We’ve been spending our day watching the Association of Local Government Auditors Annual Conference online. We wish we could be there in person – as ALGA’s membership represents one of the best group of sources for our work in state and local government.
The session that’s ended about ten minutes ago was titled, “The Role of Internal Audit in Municipal Government.” The panel, made up of four city managers from Texas, focused largely on ways the audit community can get along productively with the agencies being audited. The session was elegantly moderated by Chris Horton, County Auditor for Arlington County, Virginia and president of ALGA. Here were a few of the comments that we found particularly interesting.
“In the City of Garland," said Bryan Bradford, city manager of Garland Texas, "if you are a department manager and you request an audit, you get kind of a Get Out of Jail Free Card in the fact that you get credit for the fact that you initiated the audit and you knew there was a problem. And you had the wherewithal to ask the auditor to come in and help diagnose that.”

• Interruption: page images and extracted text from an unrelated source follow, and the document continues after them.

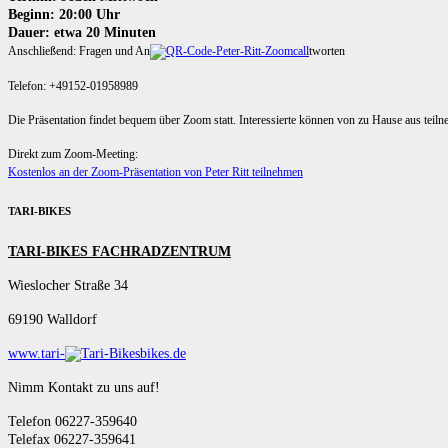
Beginn: 20:00 Uhr
Dauer: etwa 20 Minuten
Anschließend: Fragen und An
tworten
Telefon: +49152-01958989
Die Präsentation findet bequem über Zoom statt. Interessierte können von zu Hause aus teil
Direkt zum Zoom-Meeting:
Kostenlos an der Zoom-Präsentation von Peter Ritt teilnehmen
TARI-BIKES
TARI-BIKES FACHRADZENTRUM
Wieslocher Straße 34
69190 Walldorf
www.tari-
bikes.de
Nimm Kontakt zu uns auf!
Telefon 06227-359640
Telefax 06227-359641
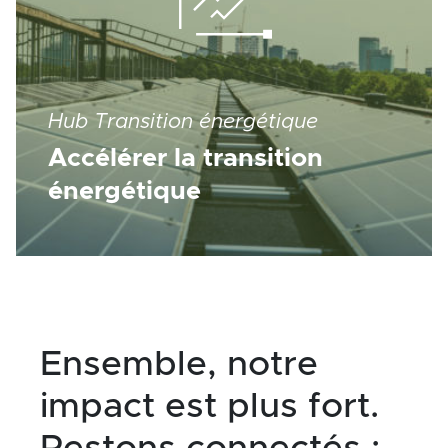
Hub Transition énergétique
Accélérer la transition
énergétique
Ensemble, notre
impact est plus fort.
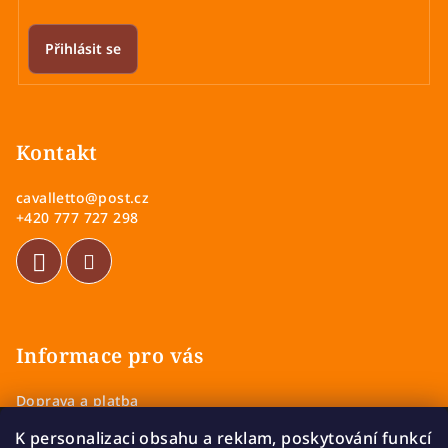
Přihlásit se
Z
á
p
Kontakt
a
cavalletto
@
post.cz
t
+420 777 727 298
í
Informace pro vás
Doprava a platba
Obchodní podmínky
K personalizaci obsahu a reklam, poskytování funkcí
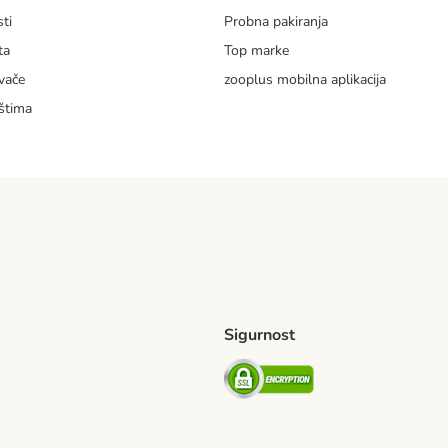
ti
Probna pakiranja
ta
Top marke
vače
zooplus mobilna aplikacija
štima
Sigurnost
ping Method
erseas Shipping Method
Security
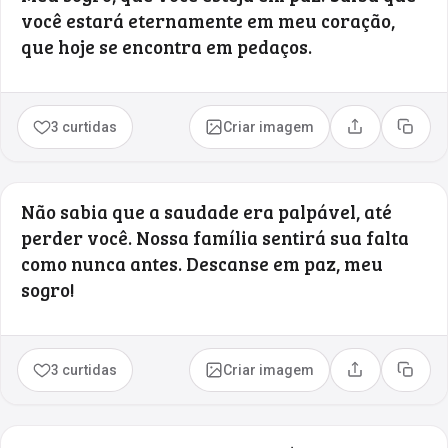
você estará eternamente em meu coração,
que hoje se encontra em pedaços.
3 curtidas
Criar imagem
Compartilhar
Copia
Não sabia que a saudade era palpável, até
perder você. Nossa família sentirá sua falta
como nunca antes. Descanse em paz, meu
sogro!
3 curtidas
Criar imagem
Compartilhar
Copia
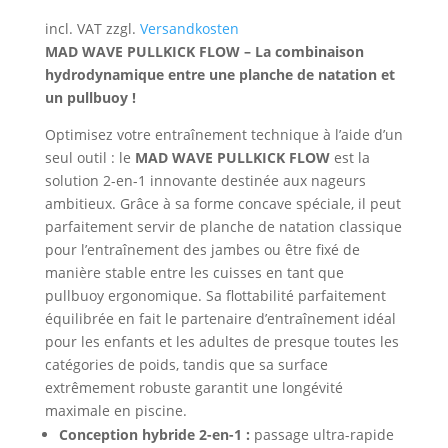
incl. VAT
zzgl.
Versandkosten
MAD WAVE PULLKICK FLOW – La combinaison
hydrodynamique entre une planche de natation et
un pullbuoy !
Optimisez votre entraînement technique à l’aide d’un
seul outil : le
MAD WAVE PULLKICK FLOW
est la
solution 2-en-1 innovante destinée aux nageurs
ambitieux. Grâce à sa forme concave spéciale, il peut
parfaitement servir de planche de natation classique
pour l’entraînement des jambes ou être fixé de
manière stable entre les cuisses en tant que
pullbuoy ergonomique. Sa flottabilité parfaitement
équilibrée en fait le partenaire d’entraînement idéal
pour les enfants et les adultes de presque toutes les
catégories de poids, tandis que sa surface
extrêmement robuste garantit une longévité
maximale en piscine.
Conception hybride 2-en-1 :
passage ultra-rapide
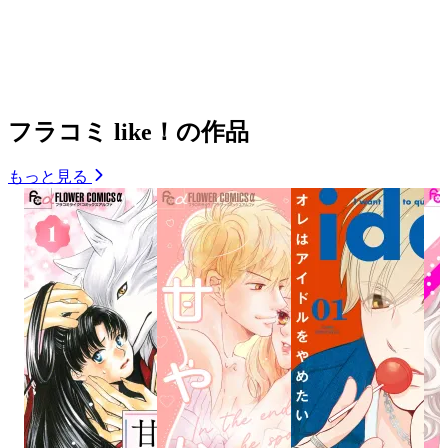
フラコミ like！の作品
もっと見る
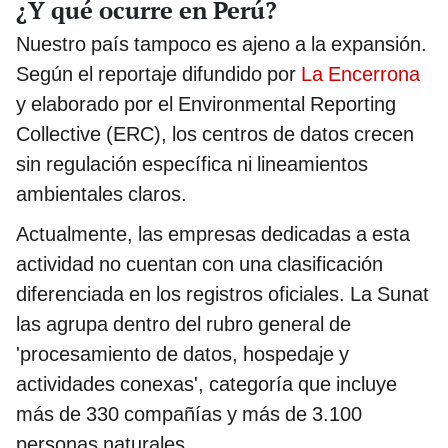
¿Y qué ocurre en Perú?
Nuestro país tampoco es ajeno a la expansión.
Según el reportaje difundido por
La Encerrona
y elaborado por el Environmental Reporting
Collective (ERC), los centros de datos crecen
sin regulación específica ni lineamientos
ambientales claros.
Actualmente, las empresas dedicadas a esta
actividad no cuentan con una clasificación
diferenciada en los registros oficiales. La Sunat
las agrupa dentro del rubro general de
'procesamiento de datos, hospedaje y
actividades conexas', categoría que incluye
más de 330 compañías y más de 3.100
personas naturales.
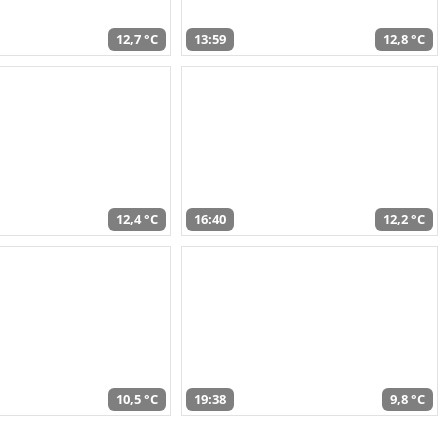
12,7 °C
13:59
12,8 °C
12,4 °C
16:40
12,2 °C
10,5 °C
19:38
9,8 °C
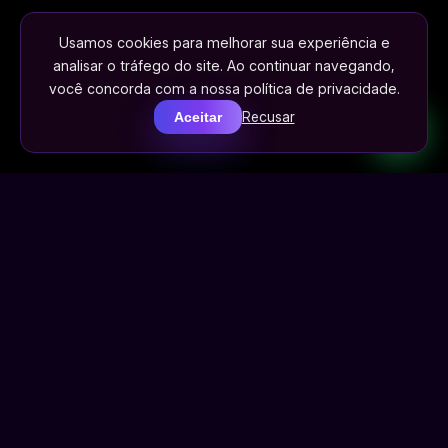
Usamos cookies para melhorar sua experiência e
analisar o tráfego do site. Ao continuar navegando,
você concorda com a nossa política de privacidade.
Recusar
Aceitar
Como eu posso te ajudar
Da mentoria ao trabalho feito pra você: escolha
o formato certo pro momento da sua empresa.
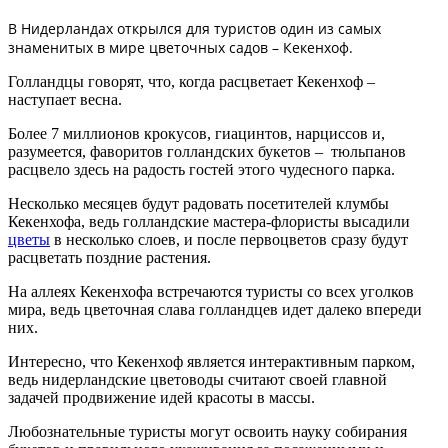
В Нидерландах открылся для туристов один из самых
знаменитых в мире цветочных садов – Кекенхоф.
Голландцы говорят, что, когда расцветает Кекенхоф –
наступает весна.
Более 7 миллионов крокусов, гиацинтов, нарциссов и,
разумеется, фаворитов голландских букетов –
тюльпанов
расцвело здесь на радость гостей этого чудесного парка.
Несколько месяцев будут радовать посетителей клумбы
Кекенхофа, ведь голландские мастера-флористы высадили
цветы
в несколько слоев, и после первоцветов сразу будут
расцветать поздние растения.
На аллеях Кекенхофа встречаются туристы со всех уголков
мира, ведь цветочная слава голландцев идет далеко впереди
них.
Интересно, что Кекенхоф является интерактивным парком,
ведь нидерландские цветоводы считают своей главной
задачей продвижение идей красоты в массы.
Любознательные туристы могут освоить науку собирания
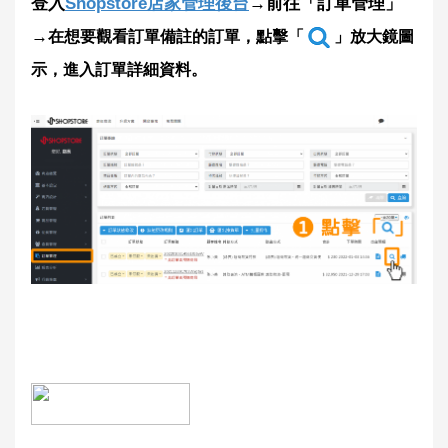
登入
Shopstore店家管理後台
→前往「訂單管理」
→
在想要觀看訂單備註的訂單，點擊「
」放大鏡圖
示，進入訂單詳細資料。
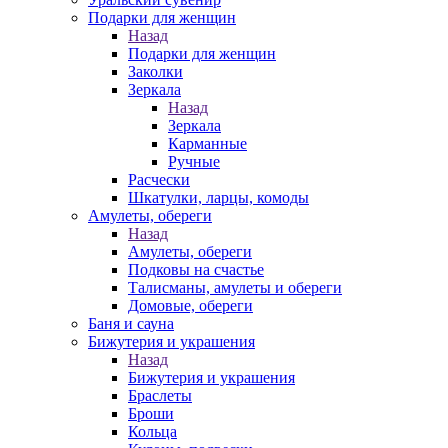
Подарки для женщин
Назад
Подарки для женщин
Заколки
Зеркала
Назад
Зеркала
Карманные
Ручные
Расчески
Шкатулки, ларцы, комоды
Амулеты, обереги
Назад
Амулеты, обереги
Подковы на счастье
Талисманы, амулеты и обереги
Домовые, обереги
Баня и сауна
Бижутерия и украшения
Назад
Бижутерия и украшения
Браслеты
Броши
Кольца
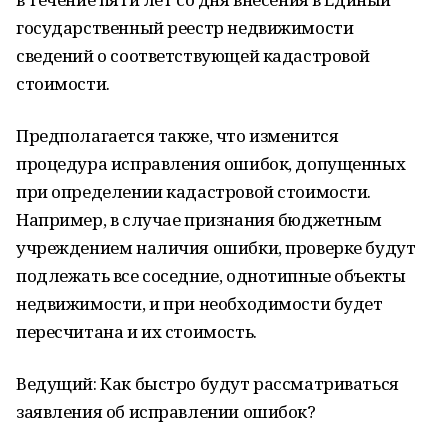
государственный реестр недвижимости
сведений о соответствующей кадастровой
стоимости.
Предполагается также, что изменится
процедура исправления ошибок, допущенных
при определении кадастровой стоимости.
Например, в случае признания бюджетным
учреждением наличия ошибки, проверке будут
подлежать все соседние, однотипные объекты
недвижимости, и при необходимости будет
пересчитана и их стоимость.
Ведущий: Как быстро будут рассматриваться
заявления об исправлении ошибок?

When TC Broadnax, city manager of Dallas first came into office about five years ago, only about forty percent of the audit recommendations were implemented. So, as he reported in the panel discussion, “We began a process under my new chief financial officer and myself and our team and actually assembled a group of five to six people who worked side by side with departments to hep them through the auditing process and work with the internal auditor, (Mark Swann), to understand better how to talk through issues. . .
“And we’ve gone from the low 40s up to close to 90 percent of our audited recommendations being implemented because, again, of the collaborative nature.”
David Cooke, City Manager Fort Worth Texas: “I think that auditors . . . struggle sometimes with translating some of our recommendations into the fiscal impact,” they have on agencies. Cooke made the point that taking note of both the financial and non-financial ramifications of audit recommendations can be very useful to all concerned.
Trey Yelverton, City Manager, Arlington Texas addressed himself to one of the fundamental lessons his city learned from the pandemic. We thought his comment was a powerful one for auditors to keep in mind when unprecedented events occur: “We counted on people doing what was in the best interest of the public, what was in the best interest of providing a service regardless of what was in our rule and regulations," he said. "And so, to me, I hope what we've learned is that you don’t need a rulebook for everything if people keep in mind why we’re all here and that’s to provide service to the public.”